-- ASSIGNMENT --
Starting at the line below with "빗썸에서 거래되는 가" and stopping at the line with "NO COMMENTS", please print each line exactly, those two included, and skip every picture.

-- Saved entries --
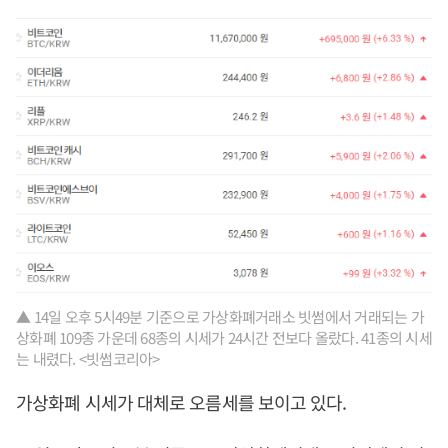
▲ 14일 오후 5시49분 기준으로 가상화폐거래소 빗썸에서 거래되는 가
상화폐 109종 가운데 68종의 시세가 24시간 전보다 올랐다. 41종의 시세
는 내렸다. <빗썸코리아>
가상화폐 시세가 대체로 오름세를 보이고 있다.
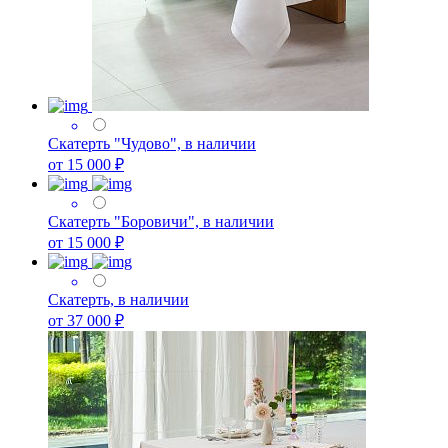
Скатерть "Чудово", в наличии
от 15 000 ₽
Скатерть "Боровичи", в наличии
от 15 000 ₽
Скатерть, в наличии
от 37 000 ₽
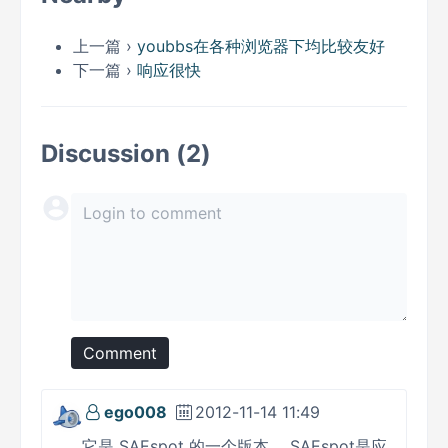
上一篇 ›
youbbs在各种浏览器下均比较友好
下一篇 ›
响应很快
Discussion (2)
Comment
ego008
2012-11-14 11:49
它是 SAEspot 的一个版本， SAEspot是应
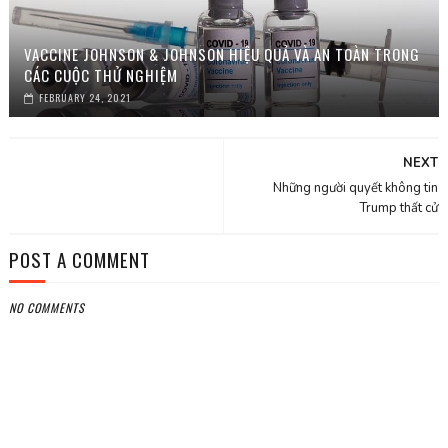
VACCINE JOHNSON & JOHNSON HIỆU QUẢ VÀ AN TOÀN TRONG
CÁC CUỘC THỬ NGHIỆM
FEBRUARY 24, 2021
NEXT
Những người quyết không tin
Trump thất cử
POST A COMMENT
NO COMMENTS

--

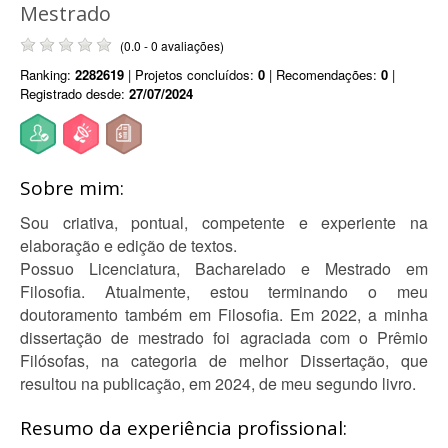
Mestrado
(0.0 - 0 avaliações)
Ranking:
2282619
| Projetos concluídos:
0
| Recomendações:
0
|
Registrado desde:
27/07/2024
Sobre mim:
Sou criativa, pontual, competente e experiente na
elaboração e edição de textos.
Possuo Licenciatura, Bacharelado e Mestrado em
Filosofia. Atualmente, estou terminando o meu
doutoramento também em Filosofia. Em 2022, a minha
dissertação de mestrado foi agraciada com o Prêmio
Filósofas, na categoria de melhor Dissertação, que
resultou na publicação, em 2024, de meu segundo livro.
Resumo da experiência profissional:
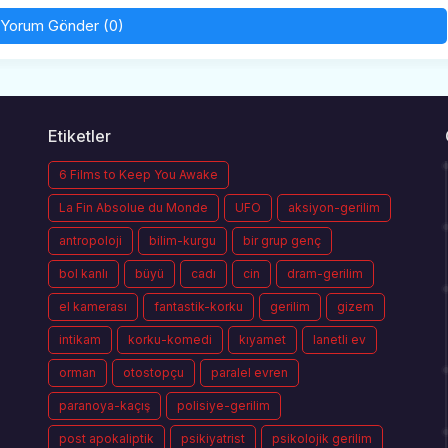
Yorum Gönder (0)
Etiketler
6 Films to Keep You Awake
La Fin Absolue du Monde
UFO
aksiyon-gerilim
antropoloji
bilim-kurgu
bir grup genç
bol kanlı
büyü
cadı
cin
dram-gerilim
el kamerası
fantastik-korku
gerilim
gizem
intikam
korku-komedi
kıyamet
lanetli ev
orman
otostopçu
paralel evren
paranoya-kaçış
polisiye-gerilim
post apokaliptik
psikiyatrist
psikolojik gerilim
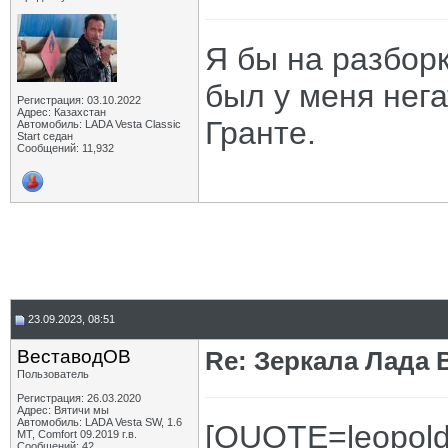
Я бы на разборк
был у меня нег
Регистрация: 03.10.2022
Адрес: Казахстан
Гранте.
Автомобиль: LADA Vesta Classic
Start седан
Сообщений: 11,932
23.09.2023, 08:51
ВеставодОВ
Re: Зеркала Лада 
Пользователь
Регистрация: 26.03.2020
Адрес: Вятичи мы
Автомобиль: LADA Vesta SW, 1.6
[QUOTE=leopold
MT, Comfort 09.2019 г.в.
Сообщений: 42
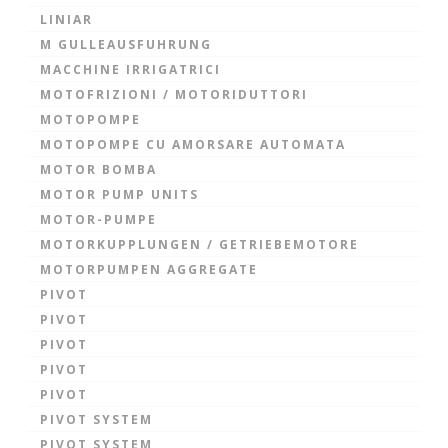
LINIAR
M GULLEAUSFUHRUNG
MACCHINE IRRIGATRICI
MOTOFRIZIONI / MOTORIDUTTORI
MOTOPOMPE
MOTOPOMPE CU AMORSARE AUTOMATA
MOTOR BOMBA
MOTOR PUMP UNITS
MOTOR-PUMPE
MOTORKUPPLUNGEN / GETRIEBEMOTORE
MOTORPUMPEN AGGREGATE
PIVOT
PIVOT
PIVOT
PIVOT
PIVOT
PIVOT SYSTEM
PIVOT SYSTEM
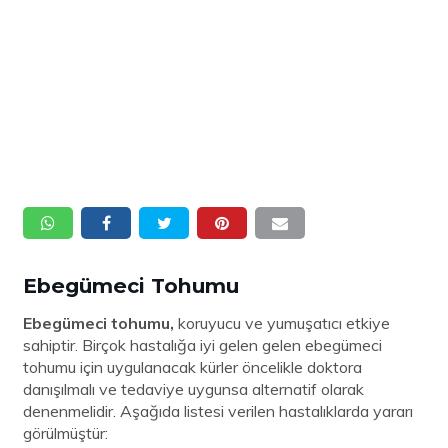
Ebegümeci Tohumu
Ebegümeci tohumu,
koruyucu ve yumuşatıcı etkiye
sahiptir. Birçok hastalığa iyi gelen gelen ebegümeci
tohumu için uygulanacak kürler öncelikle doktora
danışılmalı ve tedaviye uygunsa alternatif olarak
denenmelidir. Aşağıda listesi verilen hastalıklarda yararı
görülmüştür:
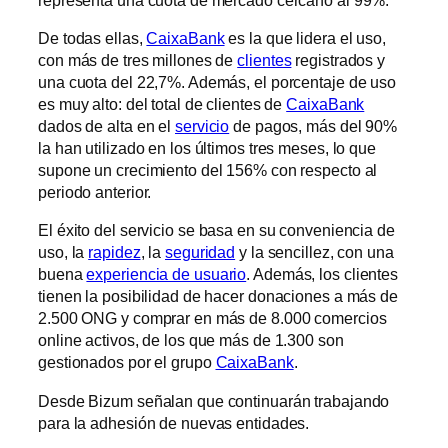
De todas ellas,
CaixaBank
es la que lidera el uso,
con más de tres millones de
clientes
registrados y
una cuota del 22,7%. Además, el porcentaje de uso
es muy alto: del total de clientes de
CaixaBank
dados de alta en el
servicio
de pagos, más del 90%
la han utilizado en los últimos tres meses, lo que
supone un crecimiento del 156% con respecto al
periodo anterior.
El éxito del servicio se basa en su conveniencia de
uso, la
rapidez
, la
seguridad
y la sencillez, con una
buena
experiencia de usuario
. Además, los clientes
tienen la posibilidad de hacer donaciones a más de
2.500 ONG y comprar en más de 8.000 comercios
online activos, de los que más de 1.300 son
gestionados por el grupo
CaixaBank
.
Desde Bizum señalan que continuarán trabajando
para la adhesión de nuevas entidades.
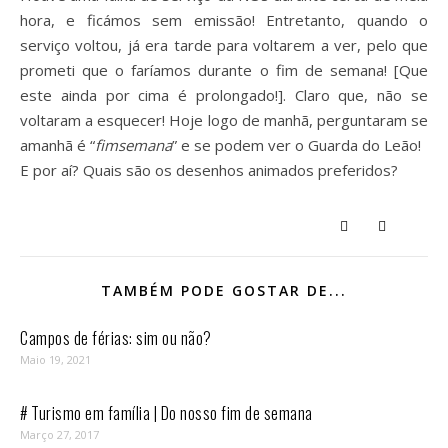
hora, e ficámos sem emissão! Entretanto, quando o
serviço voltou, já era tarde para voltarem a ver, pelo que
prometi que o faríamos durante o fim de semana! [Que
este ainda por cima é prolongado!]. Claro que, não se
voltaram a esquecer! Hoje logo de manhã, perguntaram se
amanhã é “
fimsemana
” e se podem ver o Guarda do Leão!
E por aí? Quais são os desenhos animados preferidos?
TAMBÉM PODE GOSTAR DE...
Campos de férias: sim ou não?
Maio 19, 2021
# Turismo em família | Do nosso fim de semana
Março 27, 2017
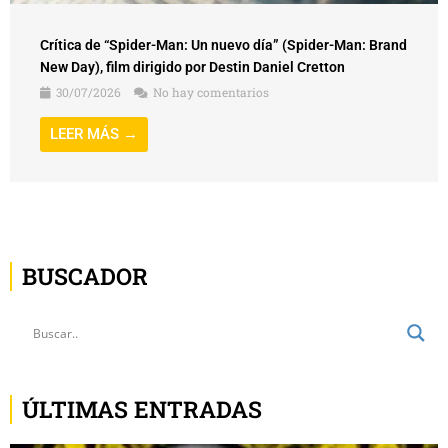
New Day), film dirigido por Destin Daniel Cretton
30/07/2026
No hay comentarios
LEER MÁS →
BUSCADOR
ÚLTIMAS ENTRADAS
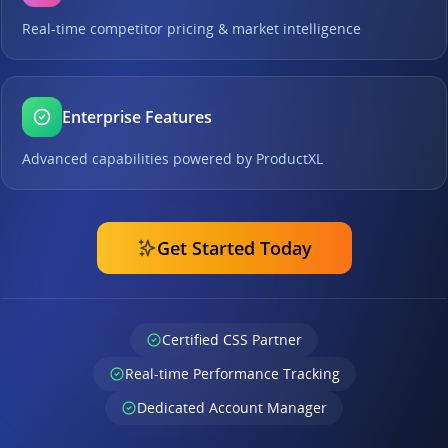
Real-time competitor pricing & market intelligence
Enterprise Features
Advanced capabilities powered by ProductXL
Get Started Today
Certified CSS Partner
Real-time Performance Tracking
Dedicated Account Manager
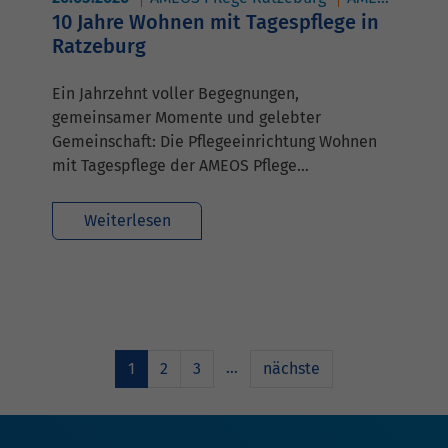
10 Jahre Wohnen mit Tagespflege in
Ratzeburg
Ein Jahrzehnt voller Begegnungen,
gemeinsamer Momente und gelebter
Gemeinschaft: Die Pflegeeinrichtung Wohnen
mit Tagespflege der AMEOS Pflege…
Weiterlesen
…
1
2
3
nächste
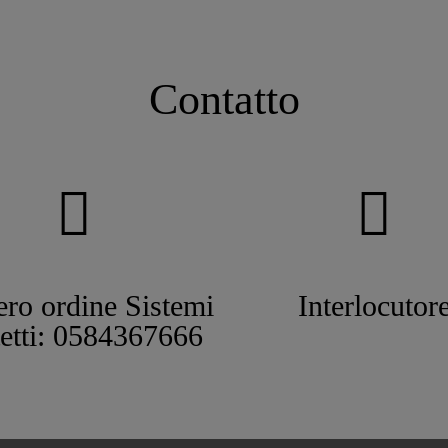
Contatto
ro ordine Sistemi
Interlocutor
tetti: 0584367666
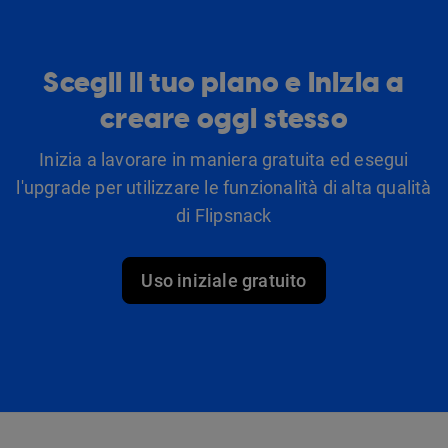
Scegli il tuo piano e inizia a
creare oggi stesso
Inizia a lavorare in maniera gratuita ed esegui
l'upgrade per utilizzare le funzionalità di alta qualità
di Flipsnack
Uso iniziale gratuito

-- EXERCISE ANSWER --
▲ 14일 오후 5시49분 기준으로 가상화폐거래소 빗썸에서 거래되는 가
상화폐 109종 가운데 68종의 시세가 24시간 전보다 올랐다. 41종의 시세
는 내렸다. <빗썸코리아>
가상화폐 시세가 대체로 오름세를 보이고 있다.
Скатерть "Чудово", в наличии
от 15 000 ₽
Скатерть "Боровичи", в наличии
от 15 000 ₽
Скатерть, в наличии
от 37 000 ₽
上一篇 ›
youbbs在各种浏览器下均比较友好
下一篇 ›
响应很快
Discussion (2)
Comment
ego008
2012-11-14 11:49
它是 SAEspot 的一个版本， SAEspot是应
VACCINE JOHNSON & JOHNSON HIỆU QUẢ VÀ AN TOÀN TRONG
CÁC CUỘC THỬ NGHIỆM
FEBRUARY 24, 2021
NEXT
Những người quyết không tin
Trump thất cử
POST A COMMENT
NO COMMENTS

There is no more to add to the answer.